● TASK PROMPT
Could you write out every record below exactly, leaving the pictures out?

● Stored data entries

........

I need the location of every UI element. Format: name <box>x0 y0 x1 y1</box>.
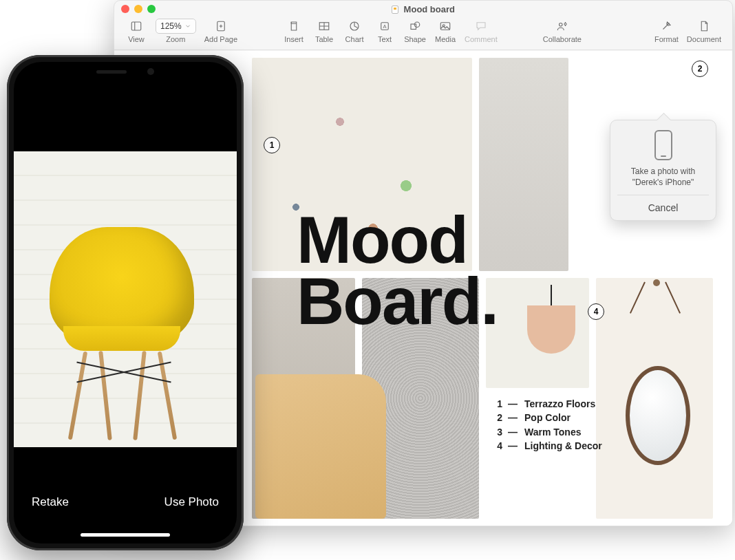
toolbar-format[interactable]: Format <box>650 19 683 43</box>
toolbar-shape-label: Shape <box>404 35 426 43</box>
popover-text: Take a photo with "Derek's iPhone" <box>617 166 709 188</box>
note-label: Terrazzo Floors <box>524 397 595 411</box>
toolbar-text[interactable]: A Text <box>370 19 400 43</box>
note-num: 2 <box>493 411 502 424</box>
toolbar-shape[interactable]: Shape <box>400 19 430 43</box>
chair-photo <box>50 227 194 351</box>
toolbar-table[interactable]: Table <box>309 19 339 43</box>
toolbar-insert[interactable]: Insert <box>279 19 309 43</box>
note-num: 1 <box>493 397 502 411</box>
note-label: Pop Color <box>524 411 571 424</box>
toolbar-table-label: Table <box>315 35 333 43</box>
page-title-line2: Board. <box>297 270 498 332</box>
iphone-notch <box>67 62 184 81</box>
camera-preview <box>14 151 237 447</box>
toolbar-view[interactable]: View <box>121 19 151 43</box>
document-icon <box>392 6 398 14</box>
toolbar-media[interactable]: Media <box>430 19 460 43</box>
toolbar-media-label: Media <box>435 35 456 43</box>
toolbar-document-label: Document <box>687 35 721 43</box>
svg-point-15 <box>559 23 562 27</box>
note-label: Warm Tones <box>524 425 581 439</box>
home-indicator[interactable] <box>81 533 170 537</box>
image-mirror[interactable] <box>613 354 703 477</box>
phone-icon <box>654 130 672 160</box>
toolbar-chart-label: Chart <box>345 35 364 43</box>
use-photo-button[interactable]: Use Photo <box>164 495 219 509</box>
retake-button[interactable]: Retake <box>32 495 69 509</box>
svg-point-16 <box>564 23 566 25</box>
note-num: 4 <box>493 439 502 453</box>
svg-rect-0 <box>131 22 141 30</box>
window-title-text: Mood board <box>404 4 455 14</box>
toolbar-collaborate[interactable]: Collaborate <box>539 19 586 43</box>
toolbar-add-page-label: Add Page <box>204 35 237 43</box>
iphone-device: Retake Use Photo <box>7 55 244 550</box>
toolbar-comment-label: Comment <box>465 35 498 43</box>
toolbar-chart[interactable]: Chart <box>339 19 370 43</box>
note-row: 3— Warm Tones <box>493 425 602 439</box>
window-title: Mood board <box>114 4 732 14</box>
image-lamp[interactable] <box>520 285 582 360</box>
toolbar-view-label: View <box>128 35 145 43</box>
note-label: Lighting & Decor <box>524 439 602 453</box>
callout-4: 4 <box>588 303 604 320</box>
image-sofa[interactable] <box>255 374 386 519</box>
toolbar-zoom[interactable]: 125% Zoom <box>151 19 200 43</box>
note-row: 4— Lighting & Decor <box>493 439 602 453</box>
toolbar: View 125% Zoom Add Page Insert Table Cha… <box>114 17 732 50</box>
note-row: 1— Terrazzo Floors <box>493 397 602 411</box>
notes-list[interactable]: 1— Terrazzo Floors 2— Pop Color 3— Warm … <box>493 397 602 453</box>
callout-2: 2 <box>692 61 708 77</box>
toolbar-text-label: Text <box>378 35 392 43</box>
note-row: 2— Pop Color <box>493 411 602 424</box>
chevron-down-icon <box>184 23 191 30</box>
svg-point-12 <box>414 22 420 28</box>
mirror-peg <box>653 279 660 286</box>
titlebar: Mood board <box>114 1 732 17</box>
page-title[interactable]: Mood Board. <box>297 209 498 332</box>
toolbar-comment[interactable]: Comment <box>460 19 502 43</box>
toolbar-collaborate-label: Collaborate <box>543 35 582 43</box>
toolbar-document[interactable]: Document <box>683 19 725 43</box>
svg-text:A: A <box>383 23 387 30</box>
callout-1: 1 <box>264 137 280 153</box>
page-title-line1: Mood <box>297 209 498 270</box>
toolbar-format-label: Format <box>654 35 679 43</box>
toolbar-add-page[interactable]: Add Page <box>200 19 242 43</box>
note-num: 3 <box>493 425 502 439</box>
toolbar-zoom-label: Zoom <box>166 35 185 43</box>
zoom-value: 125% <box>160 21 182 31</box>
continuity-camera-popover: Take a photo with "Derek's iPhone" Cance… <box>610 120 716 221</box>
toolbar-insert-label: Insert <box>284 35 303 43</box>
popover-cancel-button[interactable]: Cancel <box>617 195 709 220</box>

........

● EXERCISE ANSWER
I need the location of every UI element. Format: name <box>x0 y0 x1 y1</box>.
toolbar-format[interactable]: Format <box>650 19 683 43</box>
toolbar-shape-label: Shape <box>404 35 426 43</box>
popover-text: Take a photo with "Derek's iPhone" <box>617 166 709 188</box>
note-label: Terrazzo Floors <box>524 397 595 411</box>
toolbar-text[interactable]: A Text <box>370 19 400 43</box>
note-num: 2 <box>493 411 502 424</box>
toolbar-shape[interactable]: Shape <box>400 19 430 43</box>
chair-photo <box>50 227 194 351</box>
toolbar-table[interactable]: Table <box>309 19 339 43</box>
toolbar-insert[interactable]: Insert <box>279 19 309 43</box>
note-num: 1 <box>493 397 502 411</box>
note-label: Pop Color <box>524 411 571 424</box>
toolbar-table-label: Table <box>315 35 333 43</box>
page-title-line2: Board. <box>297 270 498 332</box>
iphone-notch <box>67 62 184 81</box>
camera-preview <box>14 151 237 447</box>
toolbar-view[interactable]: View <box>121 19 151 43</box>
document-icon <box>392 6 398 14</box>
toolbar-media[interactable]: Media <box>430 19 460 43</box>
toolbar-media-label: Media <box>435 35 456 43</box>
toolbar-document-label: Document <box>687 35 721 43</box>
svg-point-15 <box>559 23 562 27</box>
note-label: Warm Tones <box>524 425 581 439</box>
home-indicator[interactable] <box>81 533 170 537</box>
image-mirror[interactable] <box>613 354 703 477</box>
phone-icon <box>654 130 672 160</box>
toolbar-chart-label: Chart <box>345 35 364 43</box>
use-photo-button[interactable]: Use Photo <box>164 495 219 509</box>
retake-button[interactable]: Retake <box>32 495 69 509</box>
svg-point-16 <box>564 23 566 25</box>
note-num: 4 <box>493 439 502 453</box>
svg-rect-0 <box>131 22 141 30</box>
window-title-text: Mood board <box>404 4 455 14</box>
toolbar-collaborate[interactable]: Collaborate <box>539 19 586 43</box>
toolbar-add-page-label: Add Page <box>204 35 237 43</box>
iphone-device: Retake Use Photo <box>7 55 244 550</box>
toolbar-comment-label: Comment <box>465 35 498 43</box>
toolbar-chart[interactable]: Chart <box>339 19 370 43</box>
note-row: 3— Warm Tones <box>493 425 602 439</box>
window-title: Mood board <box>114 4 732 14</box>
image-lamp[interactable] <box>520 285 582 360</box>
toolbar-view-label: View <box>128 35 145 43</box>
note-label: Lighting & Decor <box>524 439 602 453</box>
callout-4: 4 <box>588 303 604 320</box>
image-sofa[interactable] <box>255 374 386 519</box>
toolbar-zoom[interactable]: 125% Zoom <box>151 19 200 43</box>
note-row: 4— Lighting & Decor <box>493 439 602 453</box>
toolbar: View 125% Zoom Add Page Insert Table Cha… <box>114 17 732 50</box>
note-row: 1— Terrazzo Floors <box>493 397 602 411</box>
notes-list[interactable]: 1— Terrazzo Floors 2— Pop Color 3— Warm … <box>493 397 602 453</box>
callout-2: 2 <box>692 61 708 77</box>
toolbar-text-label: Text <box>378 35 392 43</box>
note-row: 2— Pop Color <box>493 411 602 424</box>
chevron-down-icon <box>184 23 191 30</box>
svg-point-12 <box>414 22 420 28</box>
mirror-peg <box>653 279 660 286</box>
titlebar: Mood board <box>114 1 732 17</box>
page-title[interactable]: Mood Board. <box>297 209 498 332</box>
toolbar-comment[interactable]: Comment <box>460 19 502 43</box>
toolbar-collaborate-label: Collaborate <box>543 35 582 43</box>
toolbar-document[interactable]: Document <box>683 19 725 43</box>
svg-text:A: A <box>383 23 387 30</box>
callout-1: 1 <box>264 137 280 153</box>
page-title-line1: Mood <box>297 209 498 270</box>
toolbar-format-label: Format <box>654 35 679 43</box>
toolbar-add-page[interactable]: Add Page <box>200 19 242 43</box>
note-num: 3 <box>493 425 502 439</box>
toolbar-zoom-label: Zoom <box>166 35 185 43</box>
zoom-value: 125% <box>160 21 182 31</box>
continuity-camera-popover: Take a photo with "Derek's iPhone" Cance… <box>610 120 716 221</box>
toolbar-insert-label: Insert <box>284 35 303 43</box>
popover-cancel-button[interactable]: Cancel <box>617 195 709 220</box>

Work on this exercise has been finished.